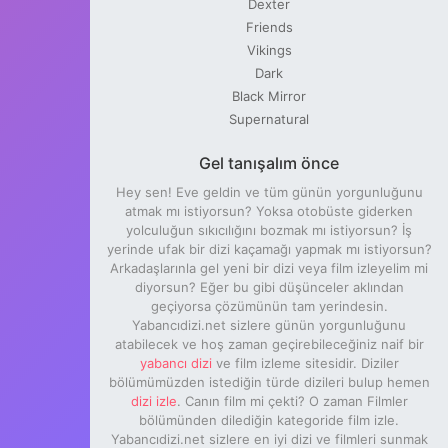
Dexter
Friends
Vikings
Dark
Black Mirror
Supernatural
Gel tanışalım önce
Hey sen! Eve geldin ve tüm günün yorgunluğunu
atmak mı istiyorsun? Yoksa otobüste giderken
yolculuğun sıkıcılığını bozmak mı istiyorsun? İş
yerinde ufak bir dizi kaçamağı yapmak mı istiyorsun?
Arkadaşlarınla gel yeni bir dizi veya film izleyelim mi
diyorsun? Eğer bu gibi düşünceler aklından
geçiyorsa çözümünün tam yerindesin.
Yabancıdizi.net sizlere günün yorgunluğunu
atabilecek ve hoş zaman geçirebileceğiniz naif bir
yabancı dizi
ve film izleme sitesidir. Diziler
bölümümüzden istediğin türde dizileri bulup hemen
dizi izle
. Canın film mi çekti? O zaman Filmler
bölümünden dilediğin kategoride film izle.
Yabancıdizi.net sizlere en iyi dizi ve filmleri sunmak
##############################
Before handing back the copy, remove the pictures; otherwise print the data exactly.

◆ Exercise output:
Dexter
Friends
Vikings
Dark
Black Mirror
Supernatural
Gel tanışalım önce
Hey sen! Eve geldin ve tüm günün yorgunluğunu
atmak mı istiyorsun? Yoksa otobüste giderken
yolculuğun sıkıcılığını bozmak mı istiyorsun? İş
yerinde ufak bir dizi kaçamağı yapmak mı istiyorsun?
Arkadaşlarınla gel yeni bir dizi veya film izleyelim mi
diyorsun? Eğer bu gibi düşünceler aklından
geçiyorsa çözümünün tam yerindesin.
Yabancıdizi.net sizlere günün yorgunluğunu
atabilecek ve hoş zaman geçirebileceğiniz naif bir
yabancı dizi
ve film izleme sitesidir. Diziler
bölümümüzden istediğin türde dizileri bulup hemen
dizi izle
. Canın film mi çekti? O zaman Filmler
bölümünden dilediğin kategoride film izle.
Yabancıdizi.net sizlere en iyi dizi ve filmleri sunmak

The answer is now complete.